The tagline of Views from Eagle Peak is “Seeing things as they really are, without the illusions or delusions.” That’s something that takes wisdom, which is something that comes from time and faith. Faith in something that works. Eagle Peak is an allegorical reference to a place where the Buddha lives and practices. In one sense it’s an actual place. More generally, anywhere one practices Buddhism is Eagle Peak. A place where one can see how and why things are the way they are. Cause and effect.

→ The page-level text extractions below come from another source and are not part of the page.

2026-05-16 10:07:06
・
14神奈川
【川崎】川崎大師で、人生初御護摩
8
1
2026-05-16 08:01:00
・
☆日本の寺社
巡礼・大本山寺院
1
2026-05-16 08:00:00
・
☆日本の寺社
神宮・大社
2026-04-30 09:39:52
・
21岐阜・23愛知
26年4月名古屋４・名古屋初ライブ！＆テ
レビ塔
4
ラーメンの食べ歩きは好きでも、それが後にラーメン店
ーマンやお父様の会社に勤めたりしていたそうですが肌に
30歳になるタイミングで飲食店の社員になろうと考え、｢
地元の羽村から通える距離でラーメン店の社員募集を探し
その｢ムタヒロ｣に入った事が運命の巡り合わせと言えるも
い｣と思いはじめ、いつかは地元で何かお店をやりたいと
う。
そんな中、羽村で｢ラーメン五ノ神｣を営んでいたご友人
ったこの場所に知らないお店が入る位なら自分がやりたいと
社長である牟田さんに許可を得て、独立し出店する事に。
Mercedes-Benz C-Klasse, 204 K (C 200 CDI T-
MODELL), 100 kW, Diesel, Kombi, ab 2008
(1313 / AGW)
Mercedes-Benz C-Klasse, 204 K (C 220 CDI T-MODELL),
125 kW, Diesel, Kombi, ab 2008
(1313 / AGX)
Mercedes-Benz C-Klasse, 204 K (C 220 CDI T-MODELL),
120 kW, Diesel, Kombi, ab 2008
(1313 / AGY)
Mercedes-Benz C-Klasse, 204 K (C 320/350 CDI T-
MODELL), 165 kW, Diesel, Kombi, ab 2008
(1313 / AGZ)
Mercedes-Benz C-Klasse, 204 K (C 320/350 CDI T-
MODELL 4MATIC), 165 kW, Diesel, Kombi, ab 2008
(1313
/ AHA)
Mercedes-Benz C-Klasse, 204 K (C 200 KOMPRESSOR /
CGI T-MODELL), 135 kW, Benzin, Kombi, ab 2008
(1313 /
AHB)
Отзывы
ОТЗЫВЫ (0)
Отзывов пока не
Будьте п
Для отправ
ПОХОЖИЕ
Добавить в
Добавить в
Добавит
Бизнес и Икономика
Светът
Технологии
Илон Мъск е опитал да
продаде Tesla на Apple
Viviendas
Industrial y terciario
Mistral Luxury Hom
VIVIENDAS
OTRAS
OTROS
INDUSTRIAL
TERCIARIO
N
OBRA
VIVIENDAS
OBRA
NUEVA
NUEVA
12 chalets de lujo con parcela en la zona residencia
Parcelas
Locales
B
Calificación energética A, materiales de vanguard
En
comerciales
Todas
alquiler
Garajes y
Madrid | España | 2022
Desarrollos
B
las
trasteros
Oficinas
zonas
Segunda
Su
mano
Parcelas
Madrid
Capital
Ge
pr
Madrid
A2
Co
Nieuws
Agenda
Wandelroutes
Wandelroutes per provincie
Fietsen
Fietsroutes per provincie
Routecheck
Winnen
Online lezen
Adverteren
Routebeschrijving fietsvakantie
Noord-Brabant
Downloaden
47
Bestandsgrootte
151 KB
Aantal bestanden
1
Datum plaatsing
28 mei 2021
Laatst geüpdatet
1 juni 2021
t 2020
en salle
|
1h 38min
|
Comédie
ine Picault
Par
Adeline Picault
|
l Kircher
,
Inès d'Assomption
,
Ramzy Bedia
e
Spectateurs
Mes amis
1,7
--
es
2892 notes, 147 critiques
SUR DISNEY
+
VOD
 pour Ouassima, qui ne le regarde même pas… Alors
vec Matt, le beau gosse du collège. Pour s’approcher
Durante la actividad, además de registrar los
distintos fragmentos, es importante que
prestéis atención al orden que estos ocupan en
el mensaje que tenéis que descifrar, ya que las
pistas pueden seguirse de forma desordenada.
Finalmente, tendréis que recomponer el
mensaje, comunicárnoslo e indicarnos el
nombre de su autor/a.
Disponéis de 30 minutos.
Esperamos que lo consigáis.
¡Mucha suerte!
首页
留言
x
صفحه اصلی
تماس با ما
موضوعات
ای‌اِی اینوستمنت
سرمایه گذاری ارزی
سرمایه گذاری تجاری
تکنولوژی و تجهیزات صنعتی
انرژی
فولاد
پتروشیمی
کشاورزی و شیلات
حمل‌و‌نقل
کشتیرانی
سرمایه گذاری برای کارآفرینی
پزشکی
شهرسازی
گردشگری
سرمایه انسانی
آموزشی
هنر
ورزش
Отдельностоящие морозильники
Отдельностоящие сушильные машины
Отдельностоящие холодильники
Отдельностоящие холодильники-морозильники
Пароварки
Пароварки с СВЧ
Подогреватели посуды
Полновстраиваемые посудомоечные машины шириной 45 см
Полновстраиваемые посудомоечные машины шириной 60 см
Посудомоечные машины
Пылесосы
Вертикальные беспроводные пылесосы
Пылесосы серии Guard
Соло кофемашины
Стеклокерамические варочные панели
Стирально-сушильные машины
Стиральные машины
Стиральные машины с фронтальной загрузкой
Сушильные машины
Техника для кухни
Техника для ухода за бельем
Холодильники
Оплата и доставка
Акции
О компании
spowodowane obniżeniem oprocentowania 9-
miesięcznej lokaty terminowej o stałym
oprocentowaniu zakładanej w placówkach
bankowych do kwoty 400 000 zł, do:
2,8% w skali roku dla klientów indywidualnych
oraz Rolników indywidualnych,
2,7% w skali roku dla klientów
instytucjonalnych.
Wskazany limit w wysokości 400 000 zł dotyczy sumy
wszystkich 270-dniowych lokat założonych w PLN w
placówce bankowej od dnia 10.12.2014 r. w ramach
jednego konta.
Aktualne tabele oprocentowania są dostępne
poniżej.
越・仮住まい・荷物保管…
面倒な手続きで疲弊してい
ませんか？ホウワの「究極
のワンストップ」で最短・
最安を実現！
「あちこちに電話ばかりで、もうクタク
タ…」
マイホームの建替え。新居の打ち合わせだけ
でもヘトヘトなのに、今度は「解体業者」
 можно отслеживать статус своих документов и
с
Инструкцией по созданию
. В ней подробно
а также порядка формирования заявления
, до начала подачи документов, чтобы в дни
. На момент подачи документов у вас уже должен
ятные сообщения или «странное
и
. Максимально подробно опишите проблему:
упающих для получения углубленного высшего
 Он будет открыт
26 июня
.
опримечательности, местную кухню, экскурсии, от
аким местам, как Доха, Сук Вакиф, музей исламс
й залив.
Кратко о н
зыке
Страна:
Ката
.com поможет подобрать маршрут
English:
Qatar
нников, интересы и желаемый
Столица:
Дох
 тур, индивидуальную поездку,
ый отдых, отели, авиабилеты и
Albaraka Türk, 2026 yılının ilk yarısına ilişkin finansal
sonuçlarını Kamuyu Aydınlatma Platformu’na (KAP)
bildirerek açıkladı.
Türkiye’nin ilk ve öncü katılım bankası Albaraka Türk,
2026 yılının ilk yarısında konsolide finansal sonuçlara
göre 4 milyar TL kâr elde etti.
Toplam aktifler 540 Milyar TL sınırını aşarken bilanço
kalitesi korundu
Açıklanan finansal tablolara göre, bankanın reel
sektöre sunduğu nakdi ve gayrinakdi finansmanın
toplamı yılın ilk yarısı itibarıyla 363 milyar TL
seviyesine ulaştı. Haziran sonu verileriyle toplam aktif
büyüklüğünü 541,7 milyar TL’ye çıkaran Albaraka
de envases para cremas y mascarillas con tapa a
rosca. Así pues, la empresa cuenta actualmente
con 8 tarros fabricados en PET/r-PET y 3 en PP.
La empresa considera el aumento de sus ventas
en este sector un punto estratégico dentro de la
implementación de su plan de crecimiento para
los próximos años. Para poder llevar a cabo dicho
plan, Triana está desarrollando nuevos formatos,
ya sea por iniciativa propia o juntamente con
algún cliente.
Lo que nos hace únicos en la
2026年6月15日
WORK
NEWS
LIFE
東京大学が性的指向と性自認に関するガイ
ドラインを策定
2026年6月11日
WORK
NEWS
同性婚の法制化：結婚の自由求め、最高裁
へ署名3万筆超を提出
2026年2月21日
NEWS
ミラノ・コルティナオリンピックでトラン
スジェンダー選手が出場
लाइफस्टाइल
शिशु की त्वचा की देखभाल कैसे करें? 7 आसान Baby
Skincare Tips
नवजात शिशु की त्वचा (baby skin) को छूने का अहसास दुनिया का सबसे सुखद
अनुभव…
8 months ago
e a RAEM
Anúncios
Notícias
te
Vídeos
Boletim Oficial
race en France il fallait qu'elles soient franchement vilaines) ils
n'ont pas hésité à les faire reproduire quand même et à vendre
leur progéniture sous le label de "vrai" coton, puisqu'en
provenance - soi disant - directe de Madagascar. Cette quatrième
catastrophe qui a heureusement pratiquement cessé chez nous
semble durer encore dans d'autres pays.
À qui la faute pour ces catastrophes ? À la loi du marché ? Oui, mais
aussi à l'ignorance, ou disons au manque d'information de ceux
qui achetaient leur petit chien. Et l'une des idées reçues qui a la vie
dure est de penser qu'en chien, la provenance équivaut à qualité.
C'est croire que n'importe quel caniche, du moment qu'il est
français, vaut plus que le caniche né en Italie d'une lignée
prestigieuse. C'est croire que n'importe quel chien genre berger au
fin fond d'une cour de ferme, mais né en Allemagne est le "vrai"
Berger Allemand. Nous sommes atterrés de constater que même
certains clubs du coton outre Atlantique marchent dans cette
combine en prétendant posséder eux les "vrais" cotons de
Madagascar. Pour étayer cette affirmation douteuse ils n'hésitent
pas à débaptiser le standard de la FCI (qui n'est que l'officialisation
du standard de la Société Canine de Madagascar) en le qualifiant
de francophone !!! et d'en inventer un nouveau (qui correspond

Today is the 40th anniversary of my commitment to practicing Buddhism. Looking for hope, a methodology and a means to achieve my goals and dreams. I needed to overcome indecision and procrastination. Almost without noticing it, I did. All a part of what Soka Gakkai International (SGI) President Daisaku Ikeda calls “human revolution.” An inner transformation of character. One that enabled me to overcome so much and achieve so much. I could go on for many pages describing the good fortune and joy this practice has brought me, but I won’t. Instead, here’s a short list.
- I am in a happy and successful marriage, now in its 36th year, after two failed ones. In so doing, my wife and I overcame the death threat of her father, who after just a couple years welcomed me into his home and later said, “just call me Dad.”
- After a year in Vietnam which began ten years before I encountered Buddhism, my illusions were shattered about America’s virtues and my innocence was lost. My faith and practice couldn’t bring back the innocence but it gave me the means to make the world a better place by making myself a better person.
- From a lazy person contemptuous of authority—something three years in the Army fostered, I became a trusted employee at a local government agency. Upon my retirement, the agency director (a retired full colonel from the US Army) said this, “Whenever I wanted something done right and on time, I gave it to John.”
- Nearly ten years ago, I recounted the experiences which led me to Buddhism and the benefits that resulted from that human revolution in a memoir, Waiting for Westmoreland.
- Now, I am finally on the way to writing fiction, my goal from childhood. A short story collection, The Fountain, went on sale July 10th on Amazon.
- We live in a dream house, high atop a hill in southwestern New Mexico. A house I designed on a computer. A far cry from the home I grew up in, foreclosed on when I was 11. My mother could not pay the mortgage after my father died four years before. She died five years later.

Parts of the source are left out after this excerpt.